One thing the focus on primary care will help is the battle against the growing rates of mental health issues, particularly in young people. We have an excellent Health and Care Trust in Worcestershire that dealt within 100% of crisis mental case cases in children within the target time of a week. This in addition to dealing with over 95% of routine cases within the four week target. But below these figures is an apparatus that needs bolstering as cases rise and demands become more complex. The Government has already laid a strong foundation with the Children and Young People’s Mental Health Green paper and I welcome the Ten Year Plan’s further measures that will inject an additional £2.3 billion into mental health funding and give 350,000 more children and 370,000 more adults the support that they need.
It will come as no surprise to colleagues that I want to end by briefly commenting on the modernising digital measures that this plan puts forward. I worked as the Health Secretary’s PPS both when he was the Digital Minister and indeed the Digital Secretary and think it is fair to say that I am as familiar as anyone with his passion for the digitisation of public services. This is a passion we share. The possibilities presented to us by the development of cloud-based systems, AI and algorithmic machine learning are truly staggering. And nowhere is this more evident than in the health sector.
So how does this work and how does it fit into the NHS’ long-term plan? Well perhaps the most exciting technological advancement that the plan raises is the use of artificial intelligence to target high-risk patients for screening for certain diseases. This is where the target figure of 100,000 prevented heart attacks, strokes and dementia cases partly comes from. I also commend the ambitious target that in 5 years’ time everyone will be able to access a digital GP service. I say ambitious because currently only 3% of people in my Clinical Commissioning Area access their medical records online. And far from being a rural irregularity, this is actually bang on the national average. So the Health Secretary is right to identify this as a key area in any long term plan for the NHS.

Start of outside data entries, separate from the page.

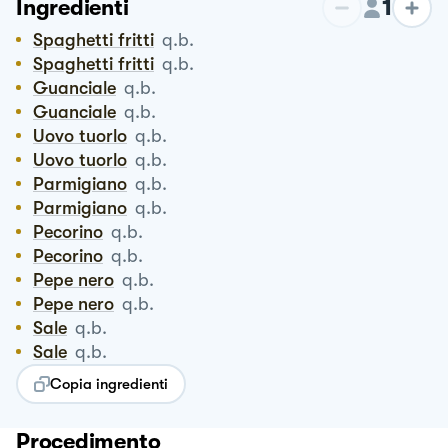
1
Ingredienti
Spaghetti fritti
q.b.
Spaghetti fritti
q.b.
Guanciale
q.b.
Guanciale
q.b.
Uovo tuorlo
q.b.
Uovo tuorlo
q.b.
Parmigiano
q.b.
Parmigiano
q.b.
Pecorino
q.b.
Pecorino
q.b.
Pepe nero
q.b.
Pepe nero
q.b.
Sale
q.b.
Sale
q.b.
Copia ingredienti
Procedimento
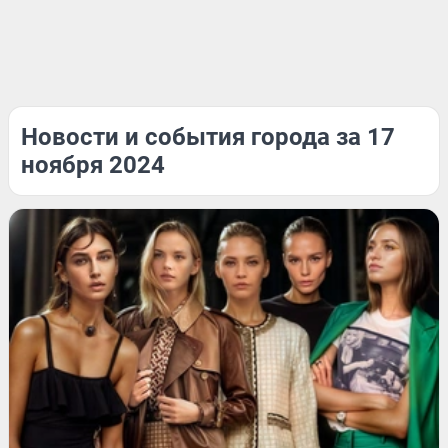
Новости и события города за 17
ноября 2024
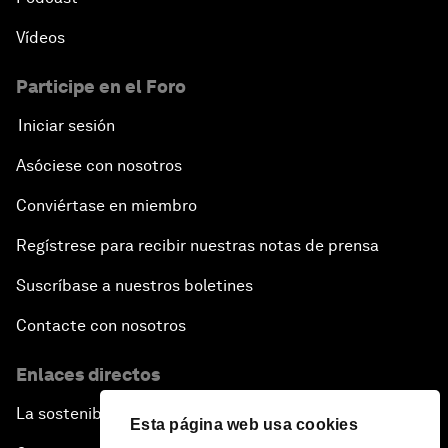
Vídeos
Participe en el Foro
Iniciar sesión
Asóciese con nosotros
Conviértase en miembro
Regístrese para recibir nuestras notas de prensa
Suscríbase a nuestros boletines
Contacte con nosotros
Enlaces directos
La sostenibilidad en el Foro
Esta página web usa cookies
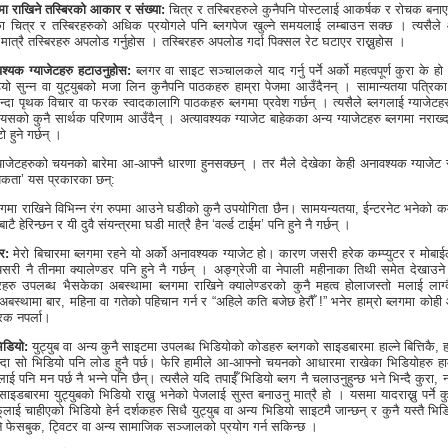
टमा राखिने तस्बिरको आकार र संख्या:
चित्र र तस्बिरहरुले कुनैपनि पोस्टलाई आकर्षक र रोचक बनाए
चित्र र तस्बिरहरुको अधिक प्रयोगले पनि ब्लगपेज खुल्ने समयलाई लम्बाउन सक्छ । त्यसैल
 मात्रै तस्बिरहरु अपलोड गर्नुहोस । तस्बिरहरु अपलोड गर्दा पिक्सल रेट घटाएर राख्नुहोस ।
श्यक ग्याजेटहरु हटाउनुहोस:
ब्लगर वा साइट सञ्चालकले याद गर्नु पर्ने अर्को महत्वपूर्ण कुरा के ह
रेडियो सुन्न वा युट्युबको मजा लिन कुनैपनि पाठकहरु हाम्रा पेजमा आउँदैनन् । सामान्यतया पत्रिका
न्दा पृथक विचार वा फरक स्वादकालागि पाठकहरु ब्लगमा प्रवेश गर्छन् । त्यसैले ब्लगलाई ग्याजेटह
यसको कुनै सार्थक परिणाम आउँदैन् । अत्यावश्यक ग्याजेट बाहेकका अन्य ग्याजेटहरु ब्लगमा नराख्दा
 हुने गर्छन् ।
्याजेटहरुको चयनको बारेमा आ-आफ्नै धारणा हुनसक्छन् । तर मैले देखेका केही अनावश्यक ग्याजेट
यकता’ यस प्रकारका छन्:
गमा राखिने विभिन्न रंग रुपमा आउने घडीको कुनै उपयोगिता छैन। सामयन्यतया, ईन्टरनेट भनेको कम्प
टै हेरिन्छन र यी दुवै संयन्त्रमा घडी मात्रै हैन ‘वर्ल्ड टाईम’ पनि हुने नै गर्छन् ।
डर:
मेरो बिचारमा ब्लगमा रहने यो अर्को अनावश्यक ग्याजेट हो। कारण जसरी हरेक कम्प्युटर र मोबा
त्यसरी नै तीनमा क्यालेण्डर पनि हुने नै गर्छन् । अङ्ग्रेजी वा नेपाली महीनाका तिथी समेत देखाउने 
रहरु उपलब्ध भैसकेका अबस्थामा ब्लगमा राखिने क्यालेण्डरको कुनै महत्व होलाजस्तो मलाई लाग्
अबस्थामा बार, महिना वा गतेको पहिचान गर्न र “अहिले कति बजेछ हेरौँ !” भनेर हाम्रो ब्लगमा कोही
रक नपर्ला।
भिडियो:
युट्युब वा अन्य कुनै साइटमा उपलब्ध भिडियोको कोडहरु ब्लगको साइडबारमा हाल्ने बित्तिकै, ह
ल्दा सो भिडियो पनि लोड हुनै पर्छ। फेरि हामीले आ-आफ्नो चयनको आधारमा राखेका भिडियोहरु हाम
ई पनि मन पर्छ नै भन्ने पनि छैन्। त्यसैले यदि तपाईँ भिडियो ब्लग नै चलाउनुहुन्छ भने भिन्दै कुरा, 
ाइडबारमा युट्युबको भिडियो राख्नु भनेको पेजलाई सुस्त बनाउनु मात्रै हो । यसमा यादराख्नु पर्ने 
ाई चाहीएको भिडियो हेर्न दर्शकहरु सिधै युट्युब वा अन्य भिडियो साइटमै जान्छन् र कुनै यस्तै भि
भने फेसबुक, ट्विटर वा अन्य सामाजिक सञ्जालको प्रयोग गर्न सकिन्छ ।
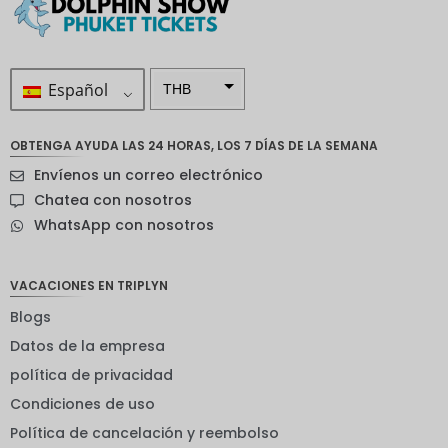
Español
THB
ZAR
OBTENGA AYUDA LAS 24 HORAS, LOS 7 DÍAS DE LA SEMANA
Corona
Envíenos un correo electrónico
sueca
Chatea con nosotros
Dólar
WhatsApp con nosotros
neozelan
dés
Corona
VACACIONES EN TRIPLYN
noruega
Blogs
Guay
Datos de la empresa
EUR
política de privacidad
Condiciones de uso
INR
Política de cancelación y reembolso
IDR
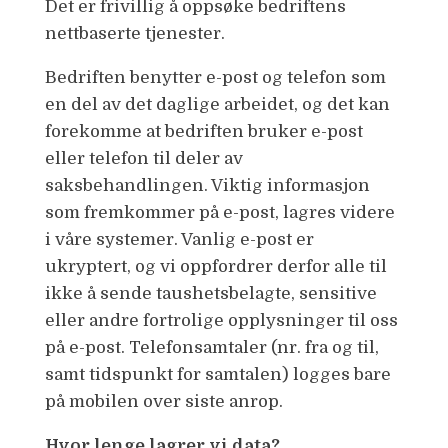
Det er frivillig å oppsøke bedriftens
nettbaserte tjenester.
Bedriften benytter e-post og telefon som
en del av det daglige arbeidet, og det kan
forekomme at bedriften bruker e-post
eller telefon til deler av
saksbehandlingen. Viktig informasjon
som fremkommer på e-post, lagres videre
i våre systemer. Vanlig e-post er
ukryptert, og vi oppfordrer derfor alle til
ikke å sende taushetsbelagte, sensitive
eller andre fortrolige opplysninger til oss
på e-post. Telefonsamtaler (nr. fra og til,
samt tidspunkt for samtalen) logges bare
på mobilen over siste anrop.
Hvor lenge lagrer vi data?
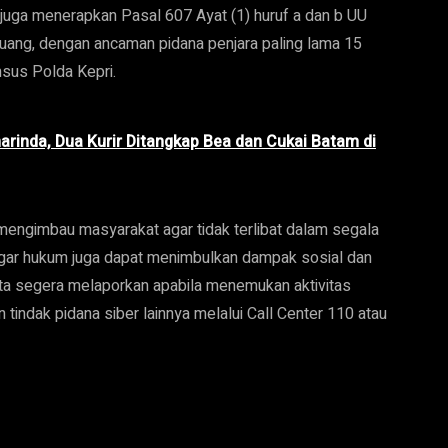
ik juga menerapkan Pasal 607 Ayat (1) huruf a dan b UU
uang, dengan ancaman pidana penjara paling lama 15
msus Polda Kepri.
rinda, Dua Kurir Ditangkap Bea dan Cukai Batam di
engimbau masyarakat agar tidak terlibat dalam segala
nggar hukum juga dapat menimbulkan dampak sosial dan
nta segera melaporkan apabila menemukan aktivitas
tindak pidana siber lainnya melalui Call Center 110 atau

It has given me great pleasure to hear about the steps being taken locally and nationally to improve the use of technology in public healthcare. I think the Government deserves some credit for this having set such an ambitious and positive tone. I’d like to highlight the work of the South Worcestershire CCG to install the Surgery Connect system last year – a cloud-based telephone service that allows GPs and other healthcare staff to contact patients via a mobile app. It was also pleasing to see in NHS England’s February update that lung cancer scanning trucks are being rolled out across the country that will operate in supermarket car parks and potentially reach 600,000 people over the next four years.
A society is often defined by how it embraces, uses and even advances the technology of its time. This plan shows that technological solutions to clinical problems are at the heart of the Government’s approach to the NHS.
In sum, I think this plan creates a robust and ambitious framework for our health service. I am particularly happy to see the importance afforded to primary care pathways and the recognition of the importance of technology to diagnosis and targeted screenings. These principles combined with record levels of funding will combat the mental health crisis, turn the tide in the fight against cancer and prevent the premature deaths of thousands of British people. I am privileged to lend it my support.